Cristiane Blechschmidt scite author profile

Thyroid hormone transport into cells requires plasma membrane transport proteins. Mutations in one of these, monocarboxylate transporter 8 (MCT8), have been identified as underlying cause for the Allan-Herndon-Dudley syndrome, an X-linked mental retardation in which the patients also present with abnormally high 3Ј,3,5-triiodothyronine (T 3 ) plasma levels. Mice deficient in Mct8 replicate the thyroid hormone abnormalities observed in the human condition. However, no neurological deficits have been described in mice lacking Mct8. Therefore, we subjected Mct8-deficient mice to a comprehensive immunohistochemical, neurological, and behavioral screen. Several behavioral abnormalities were found in the mutants.

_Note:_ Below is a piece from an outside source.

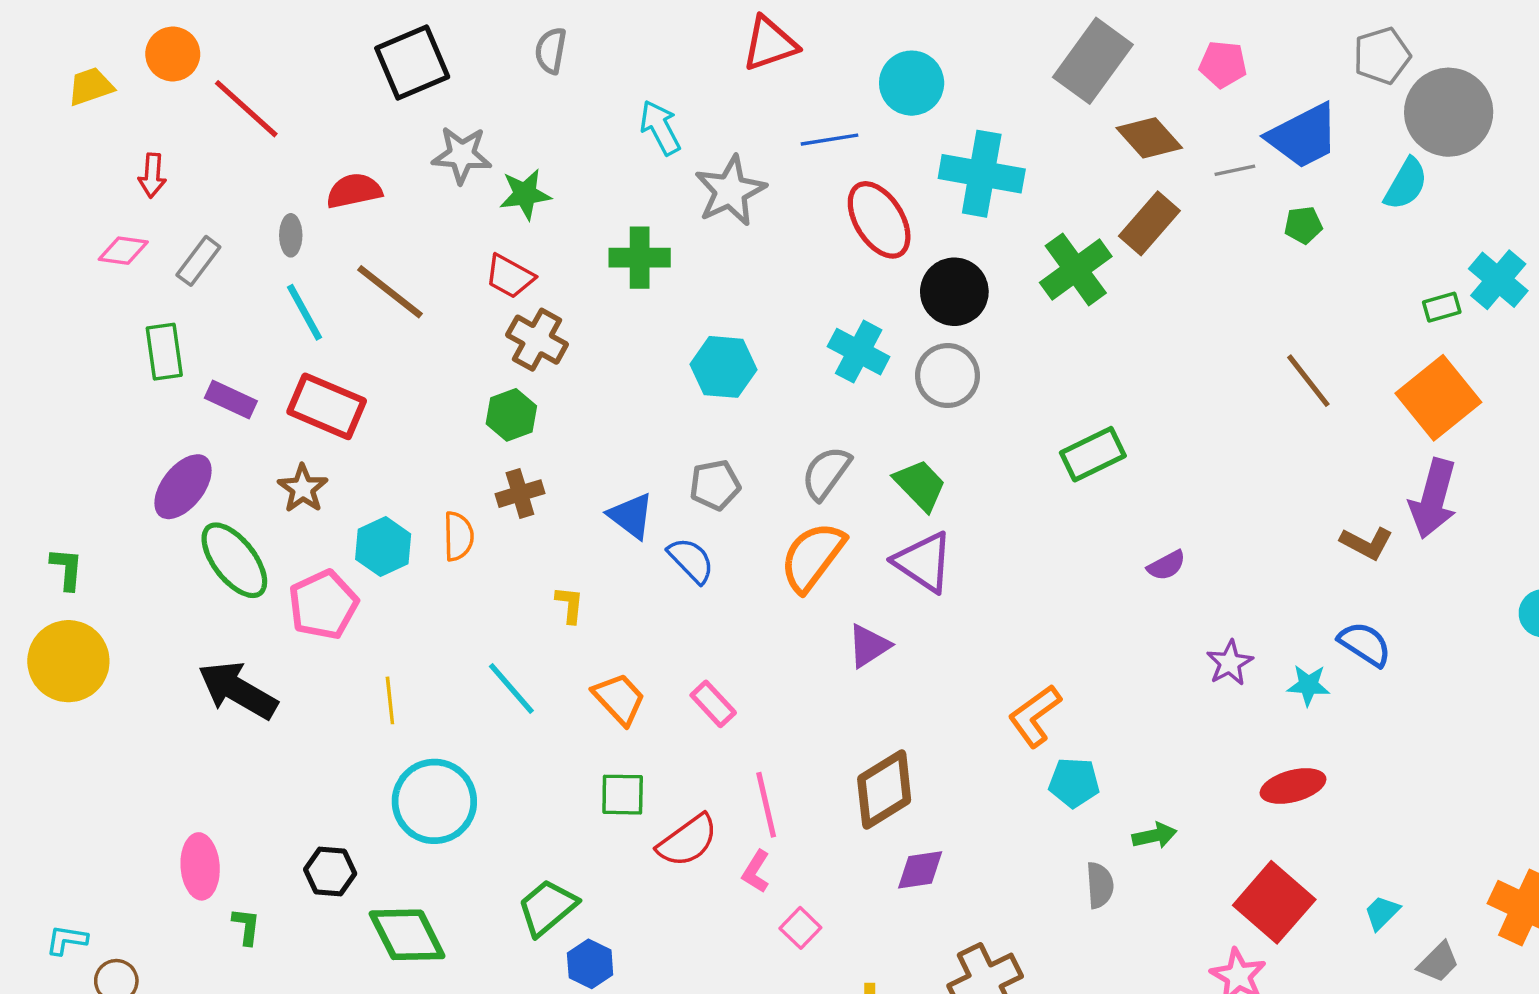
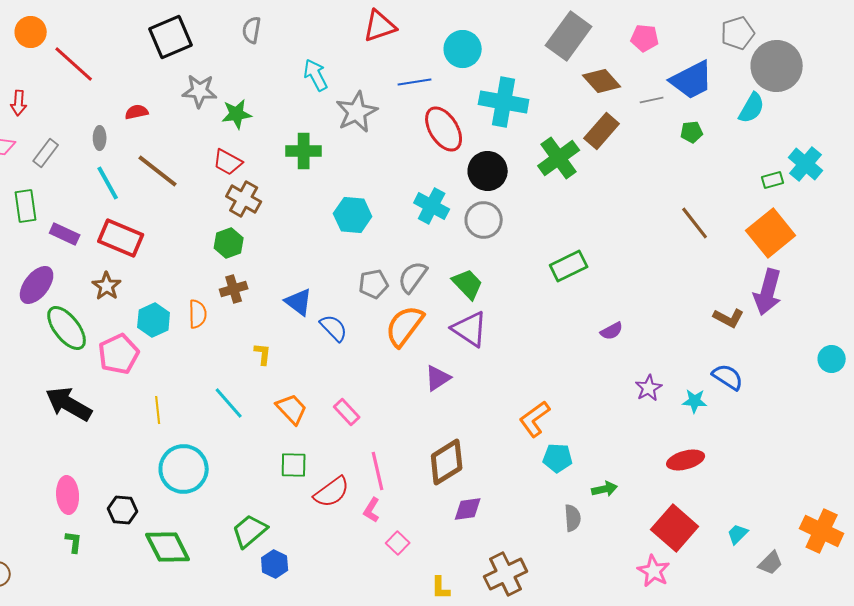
red semicircle: (354, 191) -> (137, 112), size x0.7
gray pentagon: (715, 485) -> (374, 284), moved
pink ellipse: (200, 866) -> (68, 495), moved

Interestingly, some of these behavioral changes are compatible with hypothyroidism, whereas others rather indicate hyperthyroidism. We thus hypothesized that neurons exclusively dependent on Mct8 are in a hypothyroid state, whereas neurons expressing other T 3 transporters become hyperthyroid, if they are exposed directly to the high plasma T 3 . The majority of T 3 uptake in primary cortical neurons is mediated by Mct8, but pharmacological inhibition suggested functional expression of additional T 3 transporter classes. mRNAs encoding six T 3 transporters, including L-type amino acid transporters (LATs), were coexpressed with Mct8 in isolated neurons. We then demonstrated Lat2 expression in cultured neurons and throughout murine brain development. In contrast, LAT2 is expressed in microglia in the developing human brain during gestation, but not in neurons. We suggest that lack of functional complementation by alternative thyroid hormone transporters in developing human neurons precipitates the devastating neurodevelopmental phenotype in MCT8-deficient patients, whereas Mct8-deficient mouse neurons are functionally complemented by other transporters, for possibly Lat2.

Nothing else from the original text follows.